Coronavirus-Patienten haben einer Studie zufolge in vielen Fällen dauerhaft so viele Antikörper, dass eine erneute Infektion mit dem Virus vermutlich abgewehrt werden kann. Zu diesem Ergebnis kommt eine noch unveröffentlichte Studie an 327 CoV-Patienten im chinesischen Wuhan, die zu den weltweit ersten infizierten Menschen gehören. Bei mehr als 80 Prozent der Patienten seien sechs Monate nach ihrer Erkrankung noch biologisch aktive Antikörper nachgewiesen worden, die fähig seien, das Virus unschädlich zu machen, sagte der deutsche Virologe Ulf Dittmer, Direktor des Instituts für Virologie der Uniklinik Essen (ORF). Eine andere Untersuchung von genesenen Covid-19-Patienten dämpft die Hoffnung auf eine lang anhaltende Immunität und damit auch auf eine lange Wirksamkeit einer möglichen Impfung. Bluttests der ersten Corona-Patienten in Deutschland, die Ende Januar in der München Klinik Schwabing behandelt wurden, zeigten ein deutliches Absinken der Anzahl von sogenannten neutralisierenden Antikörpern im Blut, berichtete Clemens Wendtner, Chefarzt der dortigen Klinik für Infektiologie (Kurier).

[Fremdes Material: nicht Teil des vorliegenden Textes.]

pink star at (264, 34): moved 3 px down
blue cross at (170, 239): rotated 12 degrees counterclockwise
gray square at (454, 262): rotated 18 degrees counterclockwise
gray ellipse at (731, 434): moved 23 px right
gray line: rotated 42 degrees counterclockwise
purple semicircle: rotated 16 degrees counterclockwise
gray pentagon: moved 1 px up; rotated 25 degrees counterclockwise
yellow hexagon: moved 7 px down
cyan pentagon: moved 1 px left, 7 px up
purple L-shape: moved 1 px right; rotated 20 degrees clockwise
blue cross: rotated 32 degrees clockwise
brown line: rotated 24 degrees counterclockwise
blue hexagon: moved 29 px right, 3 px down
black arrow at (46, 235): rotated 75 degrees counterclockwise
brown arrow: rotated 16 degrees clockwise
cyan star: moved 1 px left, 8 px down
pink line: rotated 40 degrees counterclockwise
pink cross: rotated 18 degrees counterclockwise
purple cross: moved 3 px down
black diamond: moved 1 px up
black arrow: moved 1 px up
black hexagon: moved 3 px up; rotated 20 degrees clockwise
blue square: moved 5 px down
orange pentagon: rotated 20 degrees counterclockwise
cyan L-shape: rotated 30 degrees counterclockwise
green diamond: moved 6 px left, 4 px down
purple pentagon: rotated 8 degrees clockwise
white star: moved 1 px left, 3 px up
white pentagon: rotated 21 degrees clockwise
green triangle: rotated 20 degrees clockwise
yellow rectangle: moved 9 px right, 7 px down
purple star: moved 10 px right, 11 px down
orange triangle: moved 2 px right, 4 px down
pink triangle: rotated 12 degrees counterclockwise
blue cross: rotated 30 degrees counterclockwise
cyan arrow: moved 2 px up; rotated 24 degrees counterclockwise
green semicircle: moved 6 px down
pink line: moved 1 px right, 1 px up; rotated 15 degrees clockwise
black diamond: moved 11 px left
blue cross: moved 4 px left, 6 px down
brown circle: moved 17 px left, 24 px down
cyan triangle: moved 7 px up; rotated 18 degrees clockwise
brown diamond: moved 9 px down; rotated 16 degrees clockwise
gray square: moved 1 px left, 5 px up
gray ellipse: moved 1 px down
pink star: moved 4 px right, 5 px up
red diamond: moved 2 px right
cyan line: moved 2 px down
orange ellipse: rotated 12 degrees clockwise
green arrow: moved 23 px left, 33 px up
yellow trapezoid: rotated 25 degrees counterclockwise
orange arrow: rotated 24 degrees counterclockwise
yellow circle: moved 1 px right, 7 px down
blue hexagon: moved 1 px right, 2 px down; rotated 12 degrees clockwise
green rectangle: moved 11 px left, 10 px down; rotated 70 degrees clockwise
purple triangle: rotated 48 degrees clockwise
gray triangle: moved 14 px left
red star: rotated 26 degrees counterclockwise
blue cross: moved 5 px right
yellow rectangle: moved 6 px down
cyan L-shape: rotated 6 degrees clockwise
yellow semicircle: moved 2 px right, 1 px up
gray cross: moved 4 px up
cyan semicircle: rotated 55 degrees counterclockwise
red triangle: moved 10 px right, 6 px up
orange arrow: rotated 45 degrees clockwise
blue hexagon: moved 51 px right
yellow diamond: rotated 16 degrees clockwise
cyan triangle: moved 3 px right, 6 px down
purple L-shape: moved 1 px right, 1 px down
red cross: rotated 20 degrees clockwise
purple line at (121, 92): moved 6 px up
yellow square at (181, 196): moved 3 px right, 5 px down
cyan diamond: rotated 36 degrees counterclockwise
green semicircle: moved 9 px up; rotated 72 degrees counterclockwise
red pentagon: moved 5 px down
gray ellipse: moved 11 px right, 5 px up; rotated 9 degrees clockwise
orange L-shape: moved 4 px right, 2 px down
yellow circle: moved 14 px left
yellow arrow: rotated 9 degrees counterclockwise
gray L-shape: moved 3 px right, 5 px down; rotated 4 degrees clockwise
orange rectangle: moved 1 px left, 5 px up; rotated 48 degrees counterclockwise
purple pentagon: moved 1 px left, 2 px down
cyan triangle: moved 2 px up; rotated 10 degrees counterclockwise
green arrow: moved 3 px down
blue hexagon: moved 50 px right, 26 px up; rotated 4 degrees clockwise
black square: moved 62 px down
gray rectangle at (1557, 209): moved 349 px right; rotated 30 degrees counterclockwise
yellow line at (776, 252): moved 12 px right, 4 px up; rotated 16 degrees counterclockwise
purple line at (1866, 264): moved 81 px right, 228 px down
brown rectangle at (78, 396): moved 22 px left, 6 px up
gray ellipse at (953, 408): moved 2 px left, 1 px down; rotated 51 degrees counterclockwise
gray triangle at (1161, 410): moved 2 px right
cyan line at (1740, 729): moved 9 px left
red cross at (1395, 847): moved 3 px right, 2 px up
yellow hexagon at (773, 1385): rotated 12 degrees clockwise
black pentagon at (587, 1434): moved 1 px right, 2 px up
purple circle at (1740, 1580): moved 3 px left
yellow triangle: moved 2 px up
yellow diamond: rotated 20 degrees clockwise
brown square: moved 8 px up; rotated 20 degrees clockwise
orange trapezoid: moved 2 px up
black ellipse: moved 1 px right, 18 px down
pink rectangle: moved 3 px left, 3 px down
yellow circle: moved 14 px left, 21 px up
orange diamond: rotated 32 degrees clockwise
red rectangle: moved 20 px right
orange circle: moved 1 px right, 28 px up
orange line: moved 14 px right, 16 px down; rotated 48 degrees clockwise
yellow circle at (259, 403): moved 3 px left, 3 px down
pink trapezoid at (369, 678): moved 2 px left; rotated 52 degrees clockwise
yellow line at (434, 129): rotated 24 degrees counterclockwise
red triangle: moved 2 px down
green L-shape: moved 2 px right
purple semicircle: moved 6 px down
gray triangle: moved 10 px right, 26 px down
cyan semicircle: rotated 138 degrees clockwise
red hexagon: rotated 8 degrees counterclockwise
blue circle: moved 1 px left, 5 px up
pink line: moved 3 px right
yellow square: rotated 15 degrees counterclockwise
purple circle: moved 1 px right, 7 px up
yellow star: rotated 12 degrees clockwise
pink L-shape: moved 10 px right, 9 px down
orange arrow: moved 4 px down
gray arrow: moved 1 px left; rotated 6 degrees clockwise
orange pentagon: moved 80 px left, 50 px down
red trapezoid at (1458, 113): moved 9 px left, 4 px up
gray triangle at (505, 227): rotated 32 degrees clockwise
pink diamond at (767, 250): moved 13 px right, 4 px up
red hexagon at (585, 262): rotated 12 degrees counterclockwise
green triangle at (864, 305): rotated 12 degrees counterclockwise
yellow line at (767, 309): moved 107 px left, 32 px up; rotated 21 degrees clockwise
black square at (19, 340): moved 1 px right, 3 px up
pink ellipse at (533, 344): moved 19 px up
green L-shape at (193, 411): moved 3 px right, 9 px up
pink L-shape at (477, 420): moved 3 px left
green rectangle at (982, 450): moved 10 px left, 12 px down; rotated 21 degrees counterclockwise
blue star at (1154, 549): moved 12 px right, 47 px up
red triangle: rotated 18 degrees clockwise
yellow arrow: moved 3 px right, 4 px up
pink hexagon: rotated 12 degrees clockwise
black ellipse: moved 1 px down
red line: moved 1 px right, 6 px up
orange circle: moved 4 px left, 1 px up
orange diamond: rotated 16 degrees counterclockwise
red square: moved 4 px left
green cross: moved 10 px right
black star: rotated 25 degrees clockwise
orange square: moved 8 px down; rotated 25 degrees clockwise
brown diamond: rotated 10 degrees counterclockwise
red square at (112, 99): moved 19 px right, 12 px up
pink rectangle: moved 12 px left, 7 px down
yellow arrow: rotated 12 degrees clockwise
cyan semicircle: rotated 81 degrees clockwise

Epidemiebereich in jedem Spital ?

20.7.2020

Dies fordert Salzburgs Gesundheitsreferent Christian Stöckl im ORF. Alle Spitäler müssten künftig einen eigenen Bereich für Patienten einer Epidemie vorhalten. Eine Folge der Coronavirus-Pandemie für die Spitäler war, dass der reguläre Betrieb zum Großteil heruntergefahren werden musste. Es werde das ganze Jahr dauern, die verschobenen Operationen nachzuholen. Außerdem müssten auch kleine Spitäler am Land erhalten werden, um eine landesweite Versorgung zu gewährleisten. Darüber hinaus fordert der Gesundheitsreferent, dass der Bettenabbau in den Spitälern nicht weiter fortgesetzt wird.